China has for several years been among the largest steel importing countries in the world. However, in late 2004 this country suddenly became a net exporter and is now by far the largest steel exporting country in the world. In 3Q 2006, China exported some 14.6 million tonnes of steel products and semi-finished products, mostly to nearby countries, compared to export volumes of about 8.9 mt from Japan and 8.6 mt from Russia. Generally, it is better for the dry bulk market when China imports more steel because of the trade it generates in both iron ore and coking coal imports to countries making that steel, as well as the shipments of steel products, compared to making more steel in China.
China has also become a giant in the aluminium market. Over the first ten months of 2006, China’s primary aluminium production rose by more than 18% compared to the corresponding period in 2005, against an increase of just below 2% for the rest of the world.
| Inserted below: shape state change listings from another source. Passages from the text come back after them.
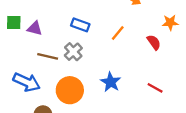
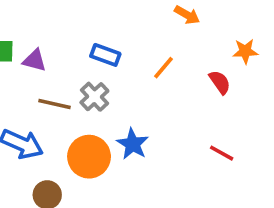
blue star: (111, 82) -> (133, 144), moved

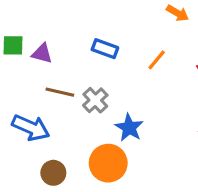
gray cross: (94, 97) -> (95, 100), moved
orange circle: (89, 157) -> (108, 163), moved

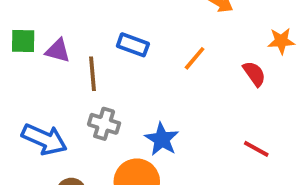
brown line: (60, 92) -> (92, 74), moved, turned 72
gray cross: (95, 100) -> (104, 124), moved, turned -30

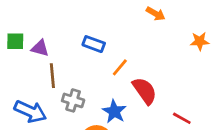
orange line: (195, 58) -> (120, 67), moved
brown line: (92, 74) -> (52, 76), moved
red semicircle: (254, 74) -> (145, 91), moved, size x1.5

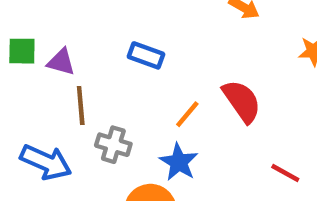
orange line: (120, 67) -> (187, 114), moved
red semicircle: (145, 91) -> (242, 101), moved

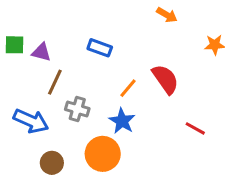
brown line: (81, 106) -> (55, 82), turned 30

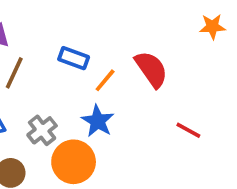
blue rectangle: (100, 48) -> (74, 58), moved
gray cross: (77, 109) -> (42, 130), moved, turned 35

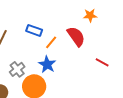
orange star: (212, 27) -> (90, 15), moved
red line: (188, 130) -> (102, 62), moved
This brought world production up almost 6%. China’s share of world primary aluminium production rose from about 25% in the first ten months of 2005 to 28% in the corresponding period in 2006.
During the first ten months of 2006, new bulk carrier orders totalled 17.1 million dwt, whereas demolition sales reached 2.1 mdwt. Deliveries of new vessels amounted to 21.5 mdwt and deletions were at just 2.1 mdwt. The bulk carrier fleet rose from 344.0 mdwt to 365.4 mdwt, whereas the order book decreased from 65.0 mdwt to 60.7 mdwt at the beginning of November. This corresponded to 16.7% of the existing fleet. In comparison, the order books for oil tankers stood at 36% of the existing fleet, for container vessels at 53%, and for LNG vessels at as much as 83%.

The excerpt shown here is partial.